Le scan­dale de Laghouat en 1920 et le cercle de Djel­fa ont illus­tré tra­gi­que­ment ces situa­tions. Les Mek­nès mou­raient, par cen­taines, de misère phy­sio­lo­gique ; des sommes impor­tantes furent envoyées pour les secou­rir ; l’ad­mi­nis­tra­teur pré­va­ri­ca­teur et escroc les détour­na à son pro­fit ; accu­sé et pour­sui­vi, il fut acquit­té, parce que la sou­ve­rai­ne­té fran­çaise devait être main­te­nue mal­gré et contre tout.

Toute l’ad­mi­nis­tra­tion est créée pour don­ner la carte blanche au capi­ta­lisme colo­nial, et si nous rap­pe­lons que l’in­di­gé­nat date de la IIIe Répu­blique, le 29 mars 1874, nous trou­ve­rons qu’il cor­res­pond à la période de déve­lop­pe­ment de la socié­té capi­ta­liste tant en France qu’à la colonie.

La civi­li­sa­tion bour­geoise ne se trou­vait pas encore satis­faite ; certes, le peuple colo­ni­sé était sou­mis, le capi­ta­lisme exploi­tait à son gré les res­sources du pays, maté­rielles et humaines, mais il avait d’autres exi­gences, car si le pré­sent lui don­nait satis­fac­tion, il enten­dait aus­si se pré­mu­nir pour l’avenir.

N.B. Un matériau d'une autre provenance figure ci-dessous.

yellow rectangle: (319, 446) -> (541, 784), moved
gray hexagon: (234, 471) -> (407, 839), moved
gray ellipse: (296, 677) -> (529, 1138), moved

Au contact for­cé des Euro­péens, le pro­lé­ta­riat indi­gène pou­vait prendre des exemples et pui­ser des ensei­gne­ments : il fal­lait parer à cette éventualité.

Le capi­ta­lisme, créa­teur d’an­ta­go­nismes, ne peut main­te­nir ses posi­tions avan­ta­geuses qu’à la condi­tion expresse que la masse des exploi­tés reste dans l’é­tat de mino­ri­té men­tale et de sou­mis­sion abso­lue : si pauvre que fût l’é­du­ca­tion des tra­vailleurs en France, elle obli­gea le capi­ta­lisme à com­po­ser avec le monde du travail.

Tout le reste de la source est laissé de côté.